How to track down failure of discourse upstream inside container resulting in 502 Bad Gateway

(Yes, I did search first)

After recently using the admin upgrade interface, my discourse instance stopped working, responding with 502 Bad Gateway.

I’ve entered the container and it appears to be running an nginx that is expecting a server at localhost:3000, which is not running.

(54) Waiting for new unicorn workers under 3802725 to start up...
(54) Waiting for new unicorn workers under 3802725 to start up...
(54) Old pid is: 3800363 New pid is: 3802725
config/unicorn_launcher: line 71: kill: (3802725) - No such process
config/unicorn_launcher: line 15: kill: (3802725) - No such process
(54) exiting
ok: run: redis: (pid 62) 3418739s
ok: run: postgres: (pid 53) 3418739s
supervisor pid: 3803896 unicorn pid: 3803900
config/unicorn_launcher: line 71: kill: (3803900) - No such process
config/unicorn_launcher: line 15: kill: (3803900) - No such process
(3803896) exiting

this is followed repeatedly by:

ok: run: redis: (pid 64) 4905s
ok: run: postgres: (pid 65) 4905s
supervisor pid: 18571 unicorn pid: 18575
config/unicorn_launcher: line 71: kill: (18575) - No such process
config/unicorn_launcher: line 15: kill: (18575) - No such process
(18571) exiting

I’d like to start this thread for help in debugging this; what’s the next step here - which command is Discourse trying to run. (I know I could find this out by reading/reverse engineering the code, but it may be useful to have a thread on this on the forum.)

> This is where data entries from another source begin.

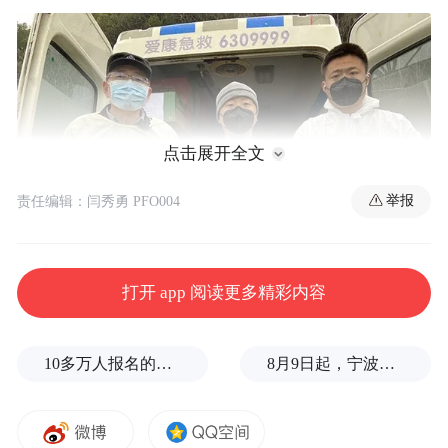
点击展开全文
举报
责任编辑：闫秀勇 PFO004
打开 app 阅读更多精彩内容
为爱心保驾护航（图片来源：凤凰网佛教 摄影：
10多万人报名的考试，成绩全部作废，公平么？
8月9日起，宁波地铁全线暂停运营
显峰）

I’d be grateful for any pointers.

1 Like

Start with search :wink:

This looks similar?

Are you using a totally vanilla standard install?

Given the timing, this is most likely related to a data-explorer change which caused some issues. We’ve now reverted it, so if you try the rebuild again it should work better

3 Likes

Yes, I’m using data explorer. I didn’t do a git pull before restarting.
When I do a git pull, and then ./launcher restart app it’s not fixed.

Except that I’m running it behind an nginx on the host.
(And I have a few plugins, such as data explorer.)

I’m now trying ./launcher rebuild app - I hope that rebuilding the app will preserve my forum’s database … and I’m not ending up with my forum reset.
Doing launcher rebuild app does not address the issue.

This post describes an issue with privileged vs unprivileged containers, but doesn’t provide more information. It’s also from 2 years ago so may not be related to a recent update.

Sure, the database is on the mounted shared folder so persists.

Restarting the container after a git pull is unlikely to be enough.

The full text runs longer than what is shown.